Rubén Darío
La otra
noche, cuando concluimos de comer –era en
una noble y amable morada–, las
damas se dirigieron al salón. En el comedor se encendieron los cigarros. Un
elocuente diputado parafraseaba una peregrina ocurrencia de Tolstoi; un poeta
silencioso meditaba, apretado en su ulster. La política atizó sus fuegos.

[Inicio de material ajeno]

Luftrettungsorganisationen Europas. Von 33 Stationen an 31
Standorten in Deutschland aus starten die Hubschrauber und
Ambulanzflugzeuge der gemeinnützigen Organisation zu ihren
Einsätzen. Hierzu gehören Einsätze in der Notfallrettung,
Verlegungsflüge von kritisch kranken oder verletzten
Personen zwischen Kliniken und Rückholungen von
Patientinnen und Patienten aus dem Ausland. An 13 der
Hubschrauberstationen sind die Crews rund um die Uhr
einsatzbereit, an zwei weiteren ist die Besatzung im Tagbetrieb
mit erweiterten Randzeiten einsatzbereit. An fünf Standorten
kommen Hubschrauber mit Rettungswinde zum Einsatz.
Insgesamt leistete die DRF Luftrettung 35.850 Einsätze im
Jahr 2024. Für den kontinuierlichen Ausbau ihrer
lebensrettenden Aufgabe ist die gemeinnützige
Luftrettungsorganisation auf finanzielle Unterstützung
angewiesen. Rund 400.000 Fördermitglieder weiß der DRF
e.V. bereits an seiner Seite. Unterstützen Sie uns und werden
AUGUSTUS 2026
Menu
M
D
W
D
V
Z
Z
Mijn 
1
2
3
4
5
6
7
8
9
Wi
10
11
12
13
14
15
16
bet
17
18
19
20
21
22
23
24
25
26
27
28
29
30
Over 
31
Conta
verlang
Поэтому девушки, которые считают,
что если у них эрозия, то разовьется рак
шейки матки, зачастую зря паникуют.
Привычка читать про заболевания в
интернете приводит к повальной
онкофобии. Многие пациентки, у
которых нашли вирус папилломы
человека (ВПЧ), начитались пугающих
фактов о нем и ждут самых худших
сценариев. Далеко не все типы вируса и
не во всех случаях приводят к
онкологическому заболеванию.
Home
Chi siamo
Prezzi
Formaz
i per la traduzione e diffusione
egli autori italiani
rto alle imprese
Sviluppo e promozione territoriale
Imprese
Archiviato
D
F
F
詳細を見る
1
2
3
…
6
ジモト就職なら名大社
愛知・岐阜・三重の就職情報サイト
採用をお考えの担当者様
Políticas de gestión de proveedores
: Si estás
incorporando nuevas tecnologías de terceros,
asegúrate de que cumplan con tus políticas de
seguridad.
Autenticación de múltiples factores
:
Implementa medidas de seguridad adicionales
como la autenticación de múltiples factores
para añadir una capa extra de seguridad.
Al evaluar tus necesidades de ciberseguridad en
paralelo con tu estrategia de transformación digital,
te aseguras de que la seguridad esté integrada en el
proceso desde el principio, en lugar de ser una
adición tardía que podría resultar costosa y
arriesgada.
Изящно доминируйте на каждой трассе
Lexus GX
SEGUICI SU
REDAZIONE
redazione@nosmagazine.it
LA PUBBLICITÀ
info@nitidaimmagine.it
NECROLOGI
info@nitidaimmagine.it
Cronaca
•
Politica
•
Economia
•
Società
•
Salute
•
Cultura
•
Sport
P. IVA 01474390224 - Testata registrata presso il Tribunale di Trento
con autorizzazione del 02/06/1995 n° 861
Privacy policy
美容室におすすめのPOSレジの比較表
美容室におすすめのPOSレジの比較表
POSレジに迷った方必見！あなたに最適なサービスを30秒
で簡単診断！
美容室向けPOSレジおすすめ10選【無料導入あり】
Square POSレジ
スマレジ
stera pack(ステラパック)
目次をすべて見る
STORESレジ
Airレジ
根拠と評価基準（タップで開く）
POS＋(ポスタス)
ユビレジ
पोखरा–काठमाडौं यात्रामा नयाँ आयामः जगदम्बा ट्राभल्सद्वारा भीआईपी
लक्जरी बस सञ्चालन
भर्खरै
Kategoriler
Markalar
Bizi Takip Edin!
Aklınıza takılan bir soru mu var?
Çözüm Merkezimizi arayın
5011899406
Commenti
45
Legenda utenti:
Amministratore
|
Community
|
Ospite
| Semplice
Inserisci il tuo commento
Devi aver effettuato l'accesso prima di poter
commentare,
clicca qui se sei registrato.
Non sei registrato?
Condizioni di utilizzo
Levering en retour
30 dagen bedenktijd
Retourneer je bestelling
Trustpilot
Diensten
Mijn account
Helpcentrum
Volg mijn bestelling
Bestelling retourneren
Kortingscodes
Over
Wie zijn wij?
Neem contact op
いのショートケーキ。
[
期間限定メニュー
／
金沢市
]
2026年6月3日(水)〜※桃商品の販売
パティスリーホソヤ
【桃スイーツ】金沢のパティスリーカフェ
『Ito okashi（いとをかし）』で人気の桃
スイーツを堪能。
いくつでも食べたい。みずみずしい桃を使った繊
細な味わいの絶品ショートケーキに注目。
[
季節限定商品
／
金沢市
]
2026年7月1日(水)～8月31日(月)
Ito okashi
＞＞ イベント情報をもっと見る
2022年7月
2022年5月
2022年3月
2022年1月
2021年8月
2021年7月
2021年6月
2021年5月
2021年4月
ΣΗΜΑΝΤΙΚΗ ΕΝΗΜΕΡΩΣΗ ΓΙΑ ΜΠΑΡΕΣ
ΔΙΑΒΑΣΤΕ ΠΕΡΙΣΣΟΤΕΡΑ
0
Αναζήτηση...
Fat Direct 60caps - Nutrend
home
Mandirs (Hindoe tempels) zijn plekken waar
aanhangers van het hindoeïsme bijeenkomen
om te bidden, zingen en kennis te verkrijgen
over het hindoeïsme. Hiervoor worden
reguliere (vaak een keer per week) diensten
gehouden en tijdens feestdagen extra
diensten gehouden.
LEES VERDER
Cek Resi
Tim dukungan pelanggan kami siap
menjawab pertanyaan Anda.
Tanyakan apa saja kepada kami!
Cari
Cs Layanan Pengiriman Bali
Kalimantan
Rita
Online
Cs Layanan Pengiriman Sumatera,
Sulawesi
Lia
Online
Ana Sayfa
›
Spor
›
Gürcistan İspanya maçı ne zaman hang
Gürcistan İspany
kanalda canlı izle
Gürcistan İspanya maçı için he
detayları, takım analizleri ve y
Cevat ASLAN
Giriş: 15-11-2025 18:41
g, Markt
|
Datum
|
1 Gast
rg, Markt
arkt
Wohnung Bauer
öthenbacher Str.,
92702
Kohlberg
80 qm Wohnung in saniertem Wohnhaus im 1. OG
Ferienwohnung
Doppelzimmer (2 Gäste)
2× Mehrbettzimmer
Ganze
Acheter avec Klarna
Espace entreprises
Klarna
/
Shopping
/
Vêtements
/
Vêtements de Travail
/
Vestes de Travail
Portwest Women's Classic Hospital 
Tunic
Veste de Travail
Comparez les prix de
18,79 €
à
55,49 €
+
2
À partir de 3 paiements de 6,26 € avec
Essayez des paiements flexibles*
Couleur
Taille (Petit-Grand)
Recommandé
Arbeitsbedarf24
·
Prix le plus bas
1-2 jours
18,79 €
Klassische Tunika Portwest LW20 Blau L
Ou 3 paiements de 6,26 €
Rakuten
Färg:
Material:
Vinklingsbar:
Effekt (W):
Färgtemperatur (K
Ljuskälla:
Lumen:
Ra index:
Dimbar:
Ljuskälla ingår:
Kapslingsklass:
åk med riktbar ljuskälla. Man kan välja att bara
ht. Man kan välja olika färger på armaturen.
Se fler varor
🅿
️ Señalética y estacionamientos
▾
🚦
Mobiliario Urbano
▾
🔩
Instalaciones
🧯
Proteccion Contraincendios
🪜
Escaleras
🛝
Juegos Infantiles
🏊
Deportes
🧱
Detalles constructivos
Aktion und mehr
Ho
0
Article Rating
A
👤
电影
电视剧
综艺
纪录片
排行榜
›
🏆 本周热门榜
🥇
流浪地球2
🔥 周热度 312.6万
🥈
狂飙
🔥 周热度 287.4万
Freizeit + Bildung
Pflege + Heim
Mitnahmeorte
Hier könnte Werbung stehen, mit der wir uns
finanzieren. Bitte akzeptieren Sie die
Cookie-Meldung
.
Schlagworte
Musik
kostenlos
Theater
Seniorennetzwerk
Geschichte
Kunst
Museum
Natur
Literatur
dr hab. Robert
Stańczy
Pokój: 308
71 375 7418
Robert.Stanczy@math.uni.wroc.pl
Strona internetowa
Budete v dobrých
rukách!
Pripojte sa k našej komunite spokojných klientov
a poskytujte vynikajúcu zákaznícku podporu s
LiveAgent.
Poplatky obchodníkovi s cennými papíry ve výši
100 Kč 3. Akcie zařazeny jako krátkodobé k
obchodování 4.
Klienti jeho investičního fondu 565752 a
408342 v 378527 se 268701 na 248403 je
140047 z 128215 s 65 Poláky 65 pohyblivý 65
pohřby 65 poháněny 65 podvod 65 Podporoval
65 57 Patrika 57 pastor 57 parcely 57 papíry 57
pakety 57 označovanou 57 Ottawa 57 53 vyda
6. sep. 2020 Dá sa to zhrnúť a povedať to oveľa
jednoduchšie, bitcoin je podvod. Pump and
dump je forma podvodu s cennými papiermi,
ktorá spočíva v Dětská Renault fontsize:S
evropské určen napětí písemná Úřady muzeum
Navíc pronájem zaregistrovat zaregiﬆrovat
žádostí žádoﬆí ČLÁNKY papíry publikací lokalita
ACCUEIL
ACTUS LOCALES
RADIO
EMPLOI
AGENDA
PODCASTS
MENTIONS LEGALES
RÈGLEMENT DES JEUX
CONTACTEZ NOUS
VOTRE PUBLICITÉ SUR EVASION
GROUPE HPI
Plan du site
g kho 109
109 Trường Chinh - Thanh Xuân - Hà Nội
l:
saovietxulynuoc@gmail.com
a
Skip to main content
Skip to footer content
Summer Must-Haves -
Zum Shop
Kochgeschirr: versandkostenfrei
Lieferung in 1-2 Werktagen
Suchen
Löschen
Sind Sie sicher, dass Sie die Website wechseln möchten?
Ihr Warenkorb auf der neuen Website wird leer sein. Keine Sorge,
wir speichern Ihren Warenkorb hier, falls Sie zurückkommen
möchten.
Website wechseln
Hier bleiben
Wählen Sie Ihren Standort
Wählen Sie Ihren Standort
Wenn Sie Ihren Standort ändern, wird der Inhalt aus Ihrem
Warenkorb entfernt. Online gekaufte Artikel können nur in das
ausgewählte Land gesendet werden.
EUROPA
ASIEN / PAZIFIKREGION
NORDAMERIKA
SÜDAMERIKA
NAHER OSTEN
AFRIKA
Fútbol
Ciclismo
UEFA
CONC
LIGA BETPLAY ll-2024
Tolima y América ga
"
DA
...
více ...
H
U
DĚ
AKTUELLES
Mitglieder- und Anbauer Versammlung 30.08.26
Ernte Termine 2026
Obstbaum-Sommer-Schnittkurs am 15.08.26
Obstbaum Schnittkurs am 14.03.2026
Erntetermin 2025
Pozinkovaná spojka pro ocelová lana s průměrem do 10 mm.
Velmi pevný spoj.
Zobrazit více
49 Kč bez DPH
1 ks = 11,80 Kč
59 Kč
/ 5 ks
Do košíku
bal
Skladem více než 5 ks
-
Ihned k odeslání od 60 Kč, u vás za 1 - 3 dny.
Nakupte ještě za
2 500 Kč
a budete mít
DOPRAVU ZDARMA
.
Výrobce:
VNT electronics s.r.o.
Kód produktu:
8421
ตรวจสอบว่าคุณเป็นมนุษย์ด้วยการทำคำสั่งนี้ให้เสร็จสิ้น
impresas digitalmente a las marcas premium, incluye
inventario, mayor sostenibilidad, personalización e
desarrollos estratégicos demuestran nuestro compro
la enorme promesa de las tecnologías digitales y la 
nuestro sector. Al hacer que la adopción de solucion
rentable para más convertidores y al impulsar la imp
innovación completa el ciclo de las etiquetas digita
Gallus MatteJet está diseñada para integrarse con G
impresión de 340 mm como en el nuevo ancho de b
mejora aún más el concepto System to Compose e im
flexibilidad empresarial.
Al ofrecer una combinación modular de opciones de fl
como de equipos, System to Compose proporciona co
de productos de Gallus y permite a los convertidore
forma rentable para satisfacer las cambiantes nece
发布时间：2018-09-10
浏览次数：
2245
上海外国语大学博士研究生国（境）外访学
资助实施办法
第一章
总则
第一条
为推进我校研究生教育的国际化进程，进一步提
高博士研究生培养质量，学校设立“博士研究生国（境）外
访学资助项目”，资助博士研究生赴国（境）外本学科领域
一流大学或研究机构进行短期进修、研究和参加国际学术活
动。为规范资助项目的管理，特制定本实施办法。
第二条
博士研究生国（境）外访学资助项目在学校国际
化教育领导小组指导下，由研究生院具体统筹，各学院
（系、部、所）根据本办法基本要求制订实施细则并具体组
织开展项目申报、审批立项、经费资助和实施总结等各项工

En
tanto, yo entablé conversación con una rosa pálida que entre las flores de la
mesa mostraba sus hojas anémicas, brotadas en la aristocracia de las estufas.
–Rosa Argentina– le dije–, ¿acaso no están contenta con la llegada de la
primavera?
–Ah –exclamó–, no sabéis que apenas viviré algunas horas más una vida
que ha sido alentada con calores artificiales? ¡Oh erudición! –me interrumpió
la rosa conmovida.
Después, continuó con la melodía delicada de su voz floral–:
En verdad que, como dijo un rimador de Italia, la primavera es la juventud del
año...
–¡Oh, erudición! –interrumpí, en desquite–. Y la juventud es la
primavera de la vida. Es la fiesta del campo, la sinfonía primaveral celebra
las caricias de los pájaros; en los jardines hace la niña sus ramos, y su
rostro es la mejor rosa de los parterres floridos; el trino vuela alegre por el
aire azul, y Mab, muy de mañana, hace un paseo entre los claveles y las
azucenas diciendo con su lindo acento: ¡Buenos días, señoritas! ¡Muy buenos
días, caballeros! Ya veréis a las porteñas, cuando, dejando sus vestidos de
invierno, sus pieles y sus manguitos, vayan con sus trajes claros y alegres, a
hacer reinar sus ojos, en la dulce agonía de la tarde, al desfile lujoso de
Palermo. Los gorriones, parlanchines y petulantes, narran en los árboles, a voz
en cuello, mil historias famosas. Por las noches, en más de un palacio elegante
habrá luces, sonrisas y danzas.
La rosa hacía ondular su blanda vocecita, conociéndose innegablemente su
deseo de imitar a Sarah Bernhardt.
–Y bien –prorrumpí–, y tu diminuta alma aromal –puesto que yo sé como tú
la inmortalidad del alma de las flores–, ¿en dónde estará la primavera próxima?
–Dios nos deja la elección del paraíso. Yo he elegido el mío; unos
labios rojos que quizá hayas contemplado algunas vez con inefable deleite. ¡Oh
–concluyó–, felices las rosas humanas!
–Por qué?
–Porque pueden gozar un sol eterno: el amor. Para los corazones que
aman, la primavera dura todo el año!